REQUIREMENT → The answer must be every line of the records below that contains the word "help".
+++
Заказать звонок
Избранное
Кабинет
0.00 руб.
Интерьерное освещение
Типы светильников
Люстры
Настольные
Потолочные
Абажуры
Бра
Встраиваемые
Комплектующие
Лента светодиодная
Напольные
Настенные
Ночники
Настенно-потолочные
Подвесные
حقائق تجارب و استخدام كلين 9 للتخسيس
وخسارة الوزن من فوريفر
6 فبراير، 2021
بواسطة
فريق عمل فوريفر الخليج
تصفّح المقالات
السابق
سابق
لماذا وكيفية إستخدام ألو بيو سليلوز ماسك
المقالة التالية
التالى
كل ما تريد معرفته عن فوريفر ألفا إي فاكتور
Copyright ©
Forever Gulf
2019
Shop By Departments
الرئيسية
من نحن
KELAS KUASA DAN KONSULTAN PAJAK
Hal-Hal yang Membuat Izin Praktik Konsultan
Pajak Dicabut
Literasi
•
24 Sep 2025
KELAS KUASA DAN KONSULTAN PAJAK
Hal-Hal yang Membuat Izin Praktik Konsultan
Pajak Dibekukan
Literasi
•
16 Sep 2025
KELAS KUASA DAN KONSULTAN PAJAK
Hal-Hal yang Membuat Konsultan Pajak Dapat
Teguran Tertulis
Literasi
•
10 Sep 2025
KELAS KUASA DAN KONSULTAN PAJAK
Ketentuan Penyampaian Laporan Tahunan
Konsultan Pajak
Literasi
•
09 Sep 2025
+++
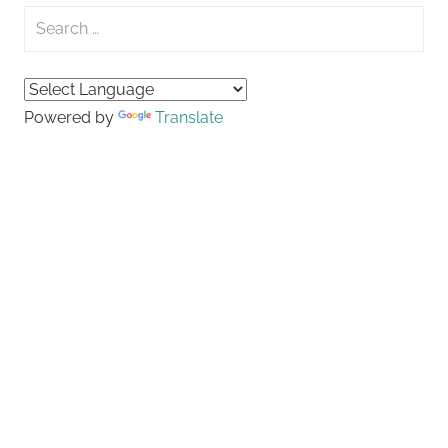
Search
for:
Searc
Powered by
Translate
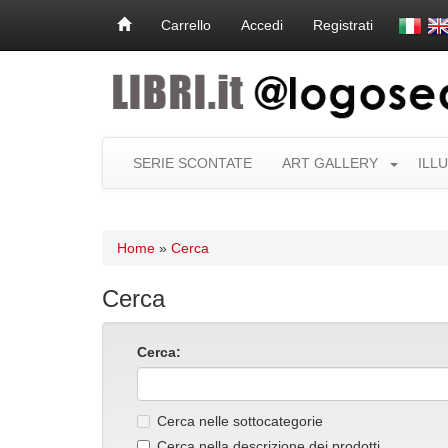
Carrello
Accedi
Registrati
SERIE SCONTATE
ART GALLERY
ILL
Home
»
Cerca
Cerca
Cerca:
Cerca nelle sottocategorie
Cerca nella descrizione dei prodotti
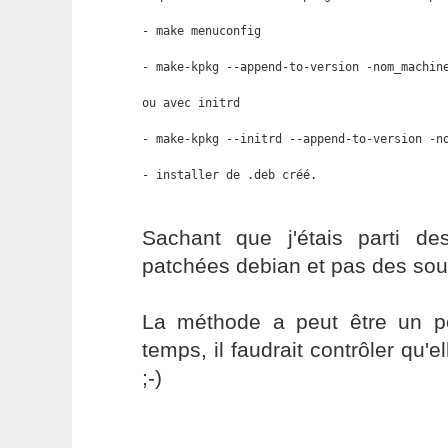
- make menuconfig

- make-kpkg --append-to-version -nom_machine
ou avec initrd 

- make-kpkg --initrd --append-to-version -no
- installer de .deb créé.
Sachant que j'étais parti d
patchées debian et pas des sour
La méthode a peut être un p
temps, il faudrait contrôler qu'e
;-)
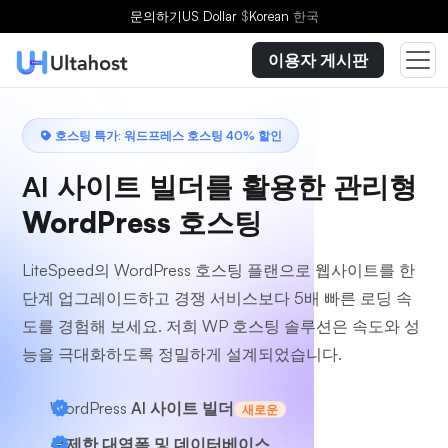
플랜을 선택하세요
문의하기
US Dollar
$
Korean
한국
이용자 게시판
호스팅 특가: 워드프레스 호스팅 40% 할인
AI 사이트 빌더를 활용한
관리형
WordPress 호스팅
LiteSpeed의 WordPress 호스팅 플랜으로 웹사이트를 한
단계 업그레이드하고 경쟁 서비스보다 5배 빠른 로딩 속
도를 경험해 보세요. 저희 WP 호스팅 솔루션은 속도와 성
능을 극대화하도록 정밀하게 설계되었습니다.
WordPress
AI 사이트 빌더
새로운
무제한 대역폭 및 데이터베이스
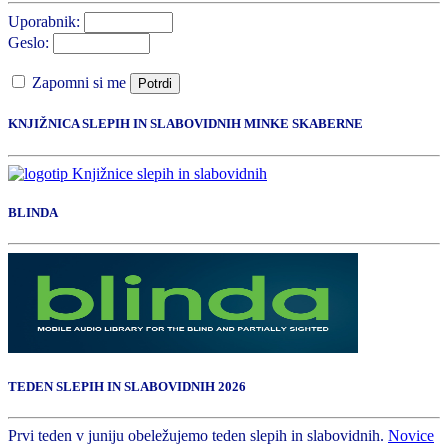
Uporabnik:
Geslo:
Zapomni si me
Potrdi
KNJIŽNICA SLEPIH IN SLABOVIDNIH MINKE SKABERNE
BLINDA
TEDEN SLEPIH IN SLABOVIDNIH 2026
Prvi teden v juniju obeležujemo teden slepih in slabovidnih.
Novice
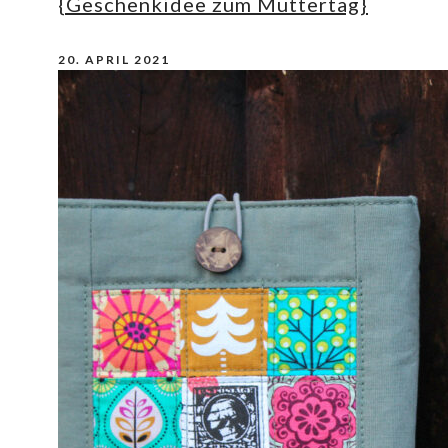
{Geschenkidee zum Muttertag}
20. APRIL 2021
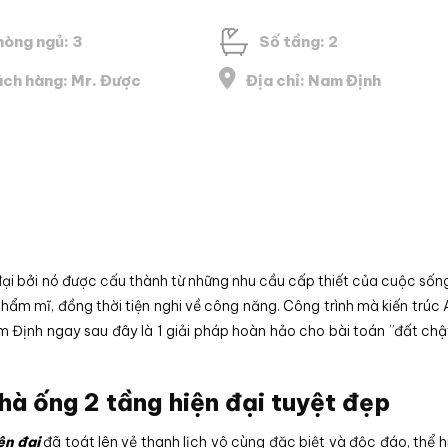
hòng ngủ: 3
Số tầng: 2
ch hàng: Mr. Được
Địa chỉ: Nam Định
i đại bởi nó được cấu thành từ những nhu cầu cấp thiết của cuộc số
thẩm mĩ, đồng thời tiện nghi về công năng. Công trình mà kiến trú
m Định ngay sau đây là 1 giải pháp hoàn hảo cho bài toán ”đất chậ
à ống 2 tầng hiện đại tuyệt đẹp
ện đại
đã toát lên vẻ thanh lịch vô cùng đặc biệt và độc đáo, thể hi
+++
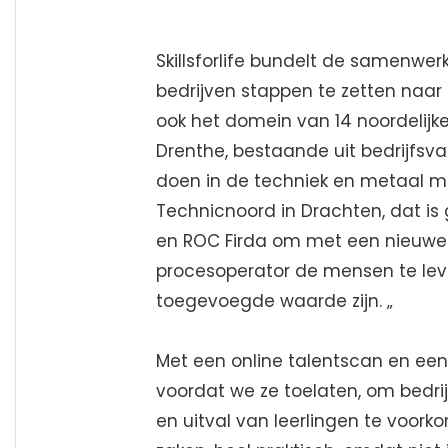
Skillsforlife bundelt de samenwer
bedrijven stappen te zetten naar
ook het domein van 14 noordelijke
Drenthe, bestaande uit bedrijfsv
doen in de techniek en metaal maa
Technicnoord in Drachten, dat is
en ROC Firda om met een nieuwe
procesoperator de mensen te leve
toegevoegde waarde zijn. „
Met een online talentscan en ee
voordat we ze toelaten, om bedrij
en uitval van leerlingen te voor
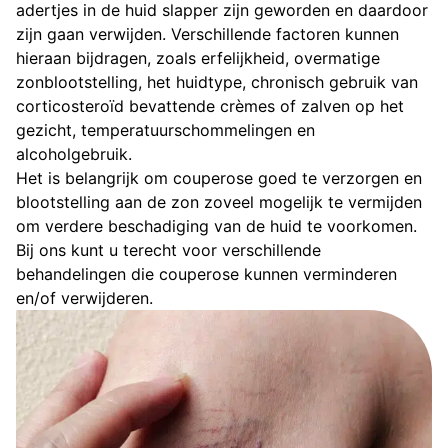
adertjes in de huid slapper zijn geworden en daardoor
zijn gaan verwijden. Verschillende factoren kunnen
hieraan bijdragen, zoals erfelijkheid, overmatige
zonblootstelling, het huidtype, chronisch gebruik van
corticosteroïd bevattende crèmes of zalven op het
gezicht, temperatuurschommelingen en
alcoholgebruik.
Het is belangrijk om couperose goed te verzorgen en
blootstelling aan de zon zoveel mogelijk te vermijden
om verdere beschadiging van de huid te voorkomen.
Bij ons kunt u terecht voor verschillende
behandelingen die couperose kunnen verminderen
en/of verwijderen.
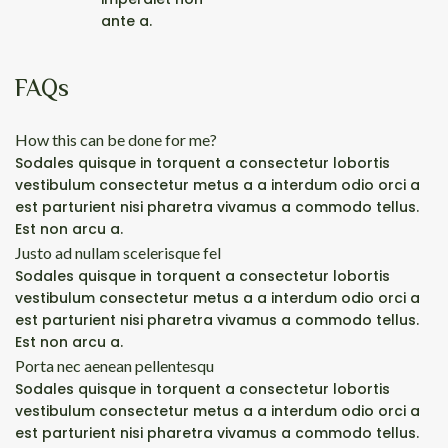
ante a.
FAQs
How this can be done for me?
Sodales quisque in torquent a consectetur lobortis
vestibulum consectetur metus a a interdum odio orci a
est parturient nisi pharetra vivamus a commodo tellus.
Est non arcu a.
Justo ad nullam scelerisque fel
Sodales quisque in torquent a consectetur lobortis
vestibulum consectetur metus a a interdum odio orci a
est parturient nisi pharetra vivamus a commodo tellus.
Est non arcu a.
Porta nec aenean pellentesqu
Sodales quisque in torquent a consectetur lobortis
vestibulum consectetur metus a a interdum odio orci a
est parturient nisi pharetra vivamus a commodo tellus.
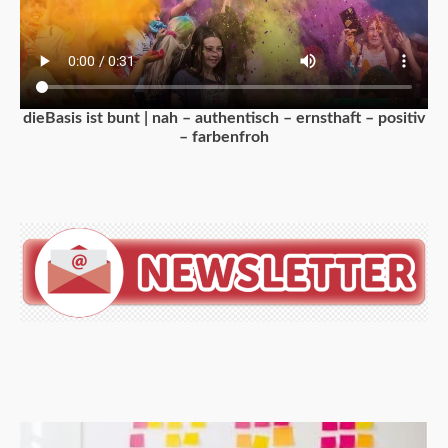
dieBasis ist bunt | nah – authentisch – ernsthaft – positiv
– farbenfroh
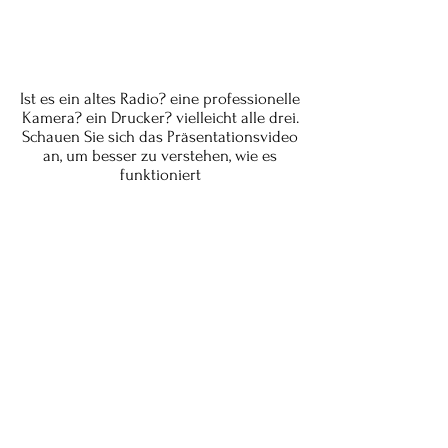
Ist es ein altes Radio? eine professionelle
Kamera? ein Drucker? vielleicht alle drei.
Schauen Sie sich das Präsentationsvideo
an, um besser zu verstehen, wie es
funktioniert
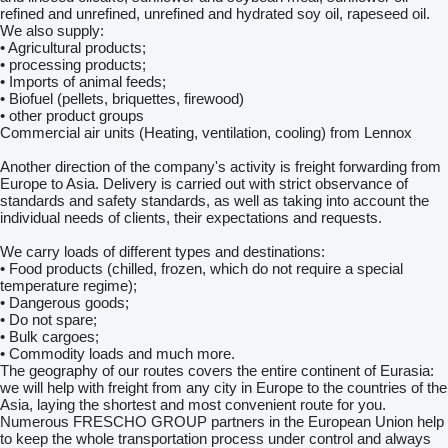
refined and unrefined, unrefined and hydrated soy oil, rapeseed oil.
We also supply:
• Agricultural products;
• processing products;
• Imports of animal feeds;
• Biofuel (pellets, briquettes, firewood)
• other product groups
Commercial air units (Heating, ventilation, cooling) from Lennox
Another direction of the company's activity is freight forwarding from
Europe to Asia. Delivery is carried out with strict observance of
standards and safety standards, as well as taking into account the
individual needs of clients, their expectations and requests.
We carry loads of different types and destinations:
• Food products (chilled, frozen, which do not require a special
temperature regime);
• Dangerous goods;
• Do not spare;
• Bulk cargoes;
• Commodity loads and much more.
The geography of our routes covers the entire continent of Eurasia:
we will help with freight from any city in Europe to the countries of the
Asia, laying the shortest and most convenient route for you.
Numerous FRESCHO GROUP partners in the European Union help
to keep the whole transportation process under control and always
+++
EXERCISE RESPONSE →
we will help with freight from any city in Europe to the countries of the
Numerous FRESCHO GROUP partners in the European Union help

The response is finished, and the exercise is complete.